Automation Market Hit $14 Billion In 2006

Will grow at 12% through 2011

The next five years will be a good one for automation suppliers as strong demand across the entire spectrum of the plant lifecycle and the scope of nearly all automation products and applications continues. According to a new ARC Advisory study, the total services market served by the automation suppliers approached $14 billion in 2006, and will grow at an average annual rate of over 12% through 2011.

Mature markets such as North America and Europe, the Middle East, and Africa (EMEA) constitute the bulk of the market for automation services, but revenue growth will be concentrated in the developing economies of China, the rest of Asia, and Latin America, the report said. The Chinese market, for example, will be more than double the size of Japan by 2008 for automation services provided by suppliers.
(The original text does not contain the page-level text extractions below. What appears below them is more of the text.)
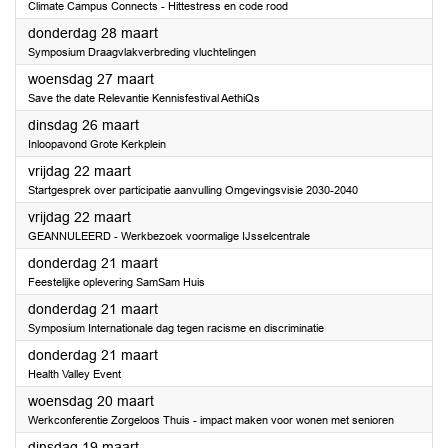
Climate Campus Connects - Hittestress en code rood
2024
donderdag 28 maart
Symposium Draagvlakverbreding vluchtelingen
2024
woensdag 27 maart
Save the date Relevantie Kennisfestival AethiQs
2024
dinsdag 26 maart
Inloopavond Grote Kerkplein
2024
vrijdag 22 maart
Startgesprek over participatie aanvulling Omgevingsvisie 2030-2040
2024
vrijdag 22 maart
GEANNULEERD - Werkbezoek voormalige IJsselcentrale
2024
donderdag 21 maart
Feestelijke oplevering SamSam Huis
2024
donderdag 21 maart
Symposium Internationale dag tegen racisme en discriminatie
2024
donderdag 21 maart
Health Valley Event
2024
woensdag 20 maart
Werkconferentie Zorgeloos Thuis - impact maken voor wonen met senioren
2024
dinsdag 19 maart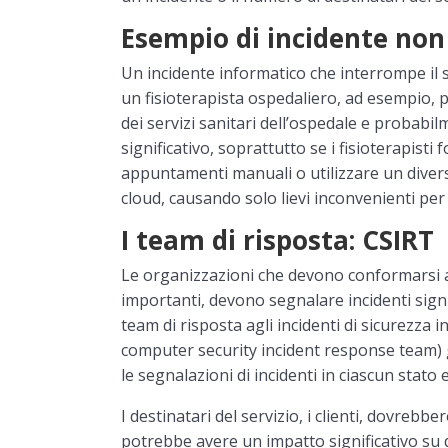
Esempio di incidente non 
Un incidente informatico che interrompe il 
un fisioterapista ospedaliero, ad esempio, p
dei servizi sanitari dell’ospedale e probab
significativo, soprattutto se i fisioterapisti
appuntamenti manuali o utilizzare un diver
cloud, causando solo lievi inconvenienti per 
I team di risposta: CSIRT
Le organizzazioni che devono conformarsi all
importanti, devono segnalare incidenti signif
team di risposta agli incidenti di sicurezza
computer security incident response team)
le segnalazioni di incidenti in ciascun stato
I destinatari del servizio, i clienti, dovrebb
potrebbe avere un impatto significativo su 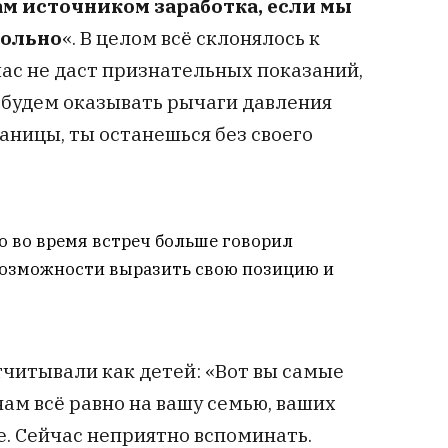
ам источником заработка, если мы
больно
«. В целом всё склонялось к
час не даст признательных показаний,
 будем оказывать рычаги давления
аницы, ты останешься без своего
о во время встреч больше говорил
 возможности выразить свою позицию и
тчитывали как детей: «Вот вы самые
 нам всё равно на вашу семью, ваших
е. Сейчас неприятно вспоминать.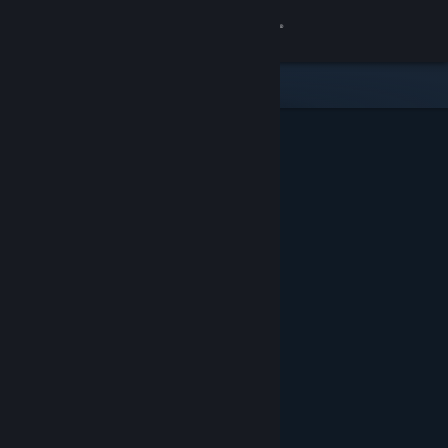
Đăng nhập
Cửa hàng
Cộng đồng
Thông tin
Hỗ trợ
Thay đổi ngôn ngữ
Cài ứng dụng Steam di động
Xem web cho desktop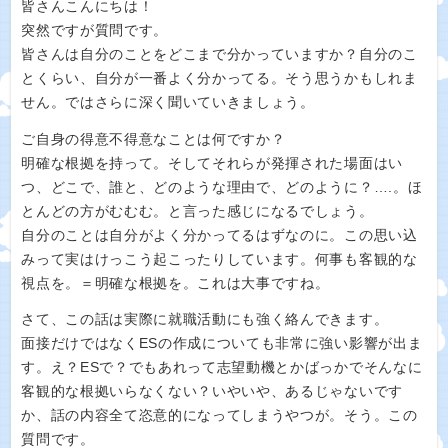
皆さんこんにちは！
突然ですが質問です。
皆さんは自分のことをどこまで分かっていますか？自分のこ
とくらい、自分が一番よく分かってる。そう思うかもしれま
せん。ではさらに深く聞いていきましょう。
ご自身の得意不得意なことは何ですか？
明確な根拠を持って。そしてそれらが発揮された場面はい
つ、どこで、誰と、どのような理由で、どのように？….。ほ
とんどの方がむむむ。と言った感じになるでしょう。
自分のことは自分がよく分かってるはずなのに。この思い込
みって実はけっこう起こったりしています。何事も客観的な
視点を。＝明確な根拠を。これは大事ですね。
さて、この話は実際に就職活動にも強く絡んできます。
面接だけではなくESの作成についても非常に強い影響が出ま
す。え？ESで？でもあれって志望動機とかばっかでそんなに
客観的な根拠いらなくない？いやいや、あるじゃないです
か、話の内容全て恣意的になってしまうやつが。そう。この
質問です。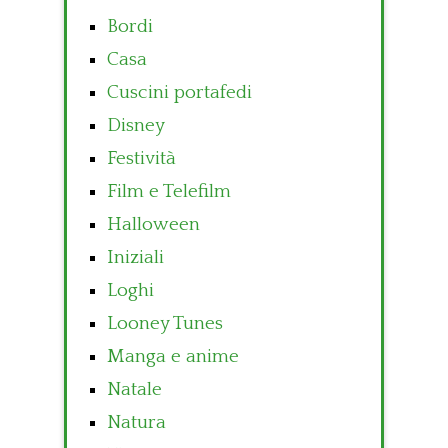
Bordi
Casa
Cuscini portafedi
Disney
Festività
Film e Telefilm
Halloween
Iniziali
Loghi
Looney Tunes
Manga e anime
Natale
Natura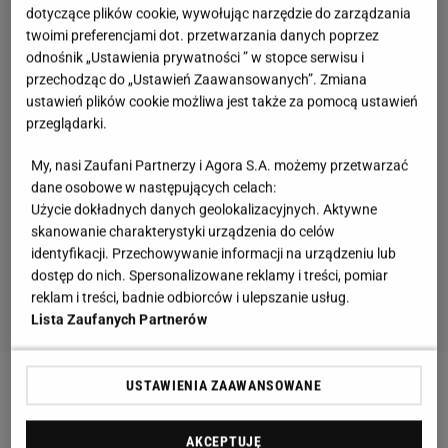
dotyczące plików cookie, wywołując narzędzie do zarządzania
twoimi preferencjami dot. przetwarzania danych poprzez
odnośnik „Ustawienia prywatności ” w stopce serwisu i
przechodząc do „Ustawień Zaawansowanych”. Zmiana
ustawień plików cookie możliwa jest także za pomocą ustawień
przeglądarki.
My, nasi Zaufani Partnerzy i Agora S.A. możemy przetwarzać
dane osobowe w następujących celach:
Użycie dokładnych danych geolokalizacyjnych. Aktywne
skanowanie charakterystyki urządzenia do celów
identyfikacji. Przechowywanie informacji na urządzeniu lub
dostęp do nich. Spersonalizowane reklamy i treści, pomiar
reklam i treści, badnie odbiorców i ulepszanie usług.
Lista Zaufanych Partnerów
USTAWIENIA ZAAWANSOWANE
AKCEPTUJĘ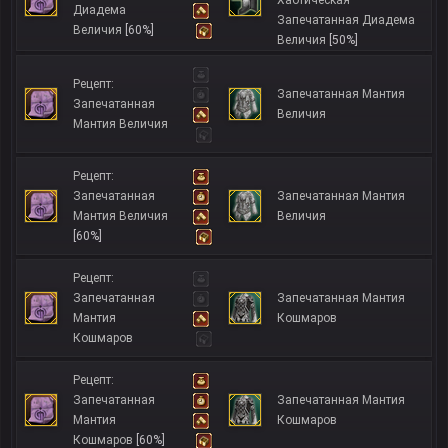
Хаотическая
Диадема
Запечатанная Диадема
Величия
[60%]
Величия
[50%]
Рецепт:
Запечатанная Мантия
Запечатанная
Величия
Мантия Величия
Рецепт:
Запечатанная
Запечатанная Мантия
Мантия Величия
Величия
[60%]
Рецепт:
Запечатанная
Запечатанная Мантия
Мантия
Кошмаров
Кошмаров
Рецепт:
Запечатанная
Запечатанная Мантия
Мантия
Кошмаров
Кошмаров
[60%]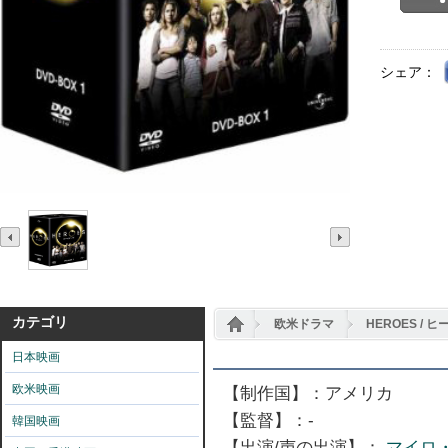
シェア：
カテゴリ
欧米ドラマ
HEROES / ヒ
日本映画
欧米映画
【制作国】：アメリカ
【監督】：-
韓国映画
【出演/声の出演】：
マイロ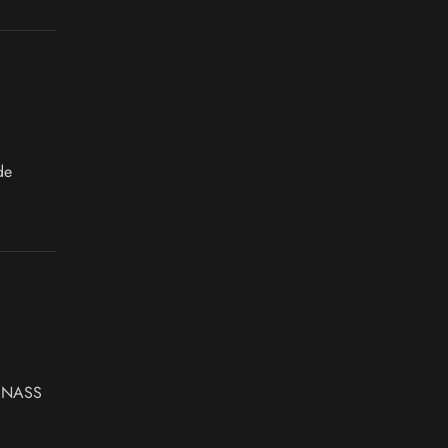
i NASS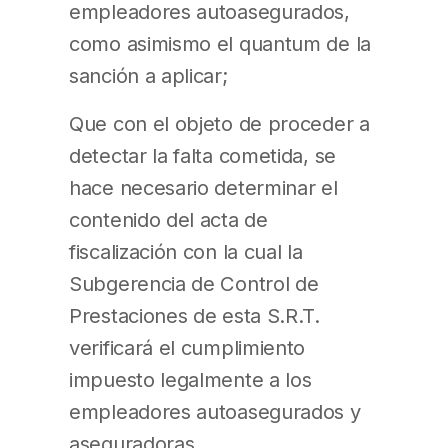
empleadores autoasegurados,
como asimismo el quantum de la
sanción a aplicar;
Que con el objeto de proceder a
detectar la falta cometida, se
hace necesario determinar el
contenido del acta de
fiscalización con la cual la
Subgerencia de Control de
Prestaciones de esta S.R.T.
verificará el cumplimiento
impuesto legalmente a los
empleadores autoasegurados y
aseguradoras.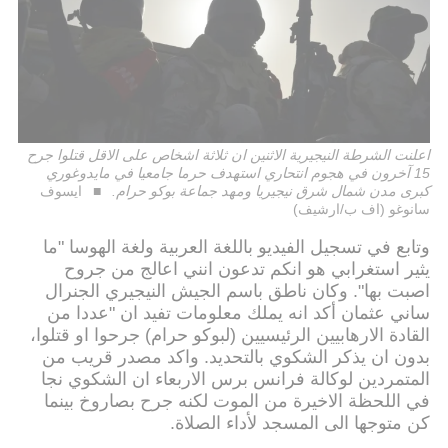
اعلنت الشرطة النيجيرية الاثنين ان ثلاثة اشخاص على الاقل قتلوا جرح
15 آخرون في هجوم انتحاري استهدف حرما جامعيا في مايدوغوري
كبرى مدن شمال شرق نيجيريا ومهد جماعة بوكو حرام.
ايسوف
سانوغو (اف ب/ارشيف)
وتابع في تسجيل الفيديو باللغة العربية ولغة الهوسا "ما
يثير استغرابي هو انكم تدعون انني اعالج من جروح
اصبت بها". وكان ناطق باسم الجيش النيجيري الجنرال
ساني عثمان أكد انه يملك معلومات تفيد ان "عددا من
القادة الارهابيين الرئيسيين (لبوكو حرام) جرحوا او قتلوا،
بدون ان يذكر الشكوي بالتحديد. واكد مصدر قريب من
المتمردين لوكالة فرانس برس الاربعاء ان الشكوي نجا
في اللحظة الاخيرة من الموت لكنه جرح بصاروخ بينما
كن متوجها الى المسجد لأداء الصلاة.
The report finds that a major contributor to the growth in services over the next several years is the continuing shortfall of skilled labor among end users. The average age of workers in manufacturing industries in developed countries is already over 50. The paradox is that although workers are getting older on average, the average retirement age has dropped to 58 years, in many cases due to the reengineering process of the past couple of decades. Several governments have responded by increasing the statutory age of retirement, in the case of Germany for instance, it has increased to 67 years.

In a recent interview, a major refining company stated they had lost 2,500 years of experience last year when 100 operators retired at one site, each with an average of 25 years of experience. As further evidence, a major chemical company analyzed their plant demographics and found one of their largest plants would lose 75% of its operating staff to retirement by the end of this decade. The same is also true of many discrete manufacturers.